EMAworkbench icon indicating copy to clipboard operation
EMAworkbench copied to clipboard

Progress bar and run stats

Open steipatr opened this issue 3 years ago • 9 comments

As requested in #101, I'm filing a separate issue for each improvement. I have some initial work on progress bar and run stats in https://github.com/steipatr/EMAworkbench/tree/experiment-stats. I focused on sequential and multiprocessing evaluation. Is the IpyparallelEvaluator still relevant?

For sequential experiments, tqdm is executed directly in SequentialEvaluator ( https://github.com/steipatr/EMAworkbench/blob/6e548ef4b64594475a8b7203aa34d9dc0f4f8bbb/ema_workbench/em_framework/evaluators.py#L234 ) and should automatically detect whether it's in console or notebook.

For parallel experiments (wow this was a rabbit hole), I added tqdm to the ExperimentFeeder class (https://github.com/steipatr/EMAworkbench/blob/6e548ef4b64594475a8b7203aa34d9dc0f4f8bbb/ema_workbench/em_framework/ema_multiprocessing.py#L224).

Both work roughly as expected (demo files to follow).

Question: Is there an easy way to get the total number of experiments to be performed? There is nr_of_exp in evaluators.py: https://github.com/quaquel/EMAworkbench/blob/160ef047a8593a341ac9c51f7ca206c3e56c5b52/ema_workbench/em_framework/evaluators.py#L444 but it does not seem to consider the factorial/zipover/jointly options for experimental design.

Next steps:

  • add accurate number of experiments for seq and parallel evaluators.
  • add end of run stats
  • look at tqdm parameters (https://github.com/tqdm/tqdm#parameters) to see if there is something useful there. Might make sense to calculate the run stats directly in tqdm and show them with the postfix parameter.
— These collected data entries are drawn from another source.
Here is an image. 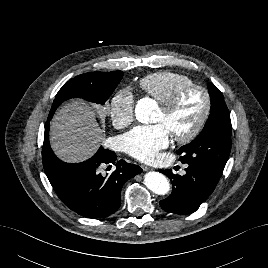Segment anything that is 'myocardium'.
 <instances>
[{
  "mask_svg": "<svg viewBox=\"0 0 268 268\" xmlns=\"http://www.w3.org/2000/svg\"><path fill=\"white\" fill-rule=\"evenodd\" d=\"M192 90H198L201 92L204 96V109L202 112V115L198 119V121L195 123L194 127L188 131L187 133L183 135H171L172 139L179 144H186L194 140L199 133L204 128L205 124L207 123L209 116L211 114L212 109V98L209 90L198 84H187L182 87H180L171 97L170 99L160 104V109L162 110L164 115H170L173 113V111L176 109V107L179 105L181 99L183 96Z\"/></svg>",
  "mask_w": 268,
  "mask_h": 268,
  "instance_id": "myocardium-1",
  "label": "myocardium"
}]
</instances>
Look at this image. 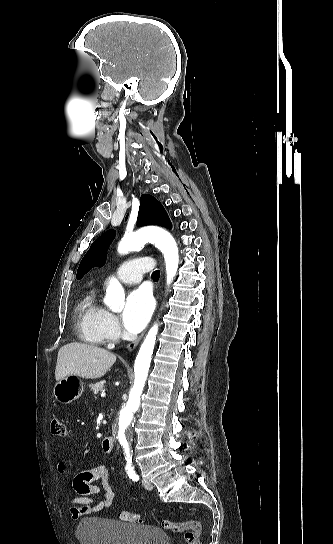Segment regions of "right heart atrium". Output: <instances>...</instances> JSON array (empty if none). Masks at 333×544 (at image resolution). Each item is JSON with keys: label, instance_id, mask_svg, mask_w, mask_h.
Listing matches in <instances>:
<instances>
[{"label": "right heart atrium", "instance_id": "right-heart-atrium-1", "mask_svg": "<svg viewBox=\"0 0 333 544\" xmlns=\"http://www.w3.org/2000/svg\"><path fill=\"white\" fill-rule=\"evenodd\" d=\"M103 332L105 340L108 341H115L121 333L117 318L109 312H107L103 322Z\"/></svg>", "mask_w": 333, "mask_h": 544}]
</instances>
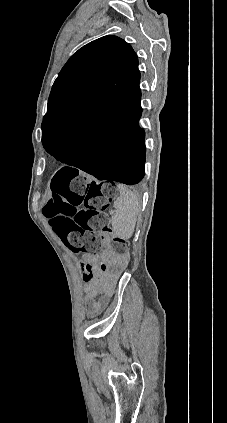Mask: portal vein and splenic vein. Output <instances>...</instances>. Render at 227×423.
Listing matches in <instances>:
<instances>
[{
    "label": "portal vein and splenic vein",
    "instance_id": "obj_1",
    "mask_svg": "<svg viewBox=\"0 0 227 423\" xmlns=\"http://www.w3.org/2000/svg\"><path fill=\"white\" fill-rule=\"evenodd\" d=\"M111 213H114V210H111Z\"/></svg>",
    "mask_w": 227,
    "mask_h": 423
}]
</instances>
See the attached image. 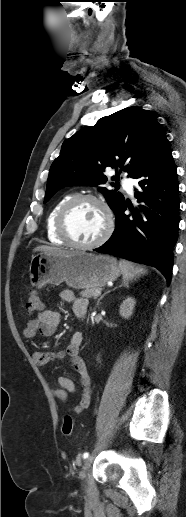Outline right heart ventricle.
I'll use <instances>...</instances> for the list:
<instances>
[{
  "instance_id": "obj_1",
  "label": "right heart ventricle",
  "mask_w": 186,
  "mask_h": 517,
  "mask_svg": "<svg viewBox=\"0 0 186 517\" xmlns=\"http://www.w3.org/2000/svg\"><path fill=\"white\" fill-rule=\"evenodd\" d=\"M72 197H73L72 194H66V195L62 196L50 208V210L46 216V220H45L46 236H47V239L53 244H57V245L66 244V242L57 233L56 220H57L59 211L61 210L63 205Z\"/></svg>"
}]
</instances>
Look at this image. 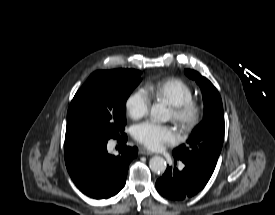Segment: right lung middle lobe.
Masks as SVG:
<instances>
[{
  "label": "right lung middle lobe",
  "instance_id": "right-lung-middle-lobe-1",
  "mask_svg": "<svg viewBox=\"0 0 275 215\" xmlns=\"http://www.w3.org/2000/svg\"><path fill=\"white\" fill-rule=\"evenodd\" d=\"M134 69L99 70L76 92L67 113L65 143L108 141L123 133L126 100L140 83Z\"/></svg>",
  "mask_w": 275,
  "mask_h": 215
}]
</instances>
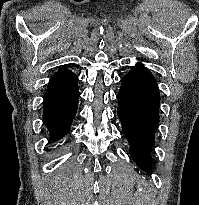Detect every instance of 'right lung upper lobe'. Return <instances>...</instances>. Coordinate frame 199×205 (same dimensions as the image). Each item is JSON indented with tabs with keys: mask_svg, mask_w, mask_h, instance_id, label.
<instances>
[{
	"mask_svg": "<svg viewBox=\"0 0 199 205\" xmlns=\"http://www.w3.org/2000/svg\"><path fill=\"white\" fill-rule=\"evenodd\" d=\"M71 71L66 68H61L57 73H70Z\"/></svg>",
	"mask_w": 199,
	"mask_h": 205,
	"instance_id": "cb5924a9",
	"label": "right lung upper lobe"
}]
</instances>
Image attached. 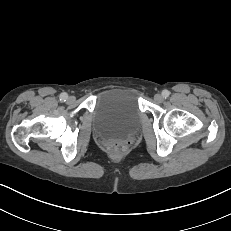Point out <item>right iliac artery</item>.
<instances>
[{
	"label": "right iliac artery",
	"mask_w": 231,
	"mask_h": 231,
	"mask_svg": "<svg viewBox=\"0 0 231 231\" xmlns=\"http://www.w3.org/2000/svg\"><path fill=\"white\" fill-rule=\"evenodd\" d=\"M67 98H68L67 93H61V95H60V101L64 102V101L67 100Z\"/></svg>",
	"instance_id": "82829eb1"
}]
</instances>
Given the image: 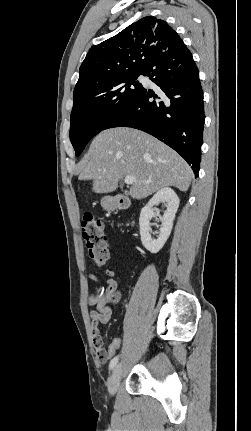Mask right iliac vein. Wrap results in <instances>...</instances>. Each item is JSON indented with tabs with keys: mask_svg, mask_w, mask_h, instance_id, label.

steipatr avatar Apr 21 '21 14:04 steipatr

Progress bar demo files: pbar-demo.zip

steipatr avatar Apr 21 '21 14:04 steipatr

Currently, the logging is handled in the call method of AbstractCallback (https://github.com/quaquel/EMAworkbench/blob/2.1-inprogress/ema_workbench/em_framework/callbacks.py). Would it be possible to put the progress bar in this location?

quaquel avatar Apr 21 '21 15:04 quaquel

pbar.update() could probably go in the AbstractCallback, but the main tqdm call has to wrap around whatever is being iterated over. From my understanding, the AbstractCallback is called after every case (so as part of the iteration), so the main tqdm call would have to be higher up.

steipatr avatar Apr 21 '21 15:04 steipatr

not sure what you mean with the call having to be higher up. I guess you mean because of the with statement? This activates a context manager. A context manager is any object with an __enter__ and __exit___ dunder method. Looking at the source code for tqdm.tqdm, you can see that __enter__ does not do anything, so no need to invoke it. __exit__ does need to be called for clean up purposes, so we can hack this by calling it if self.i equals self.pbar.totals.

Below is a dirty hack that seems to work fine with running .py files (need to test it still in notebooks and jupyter lab.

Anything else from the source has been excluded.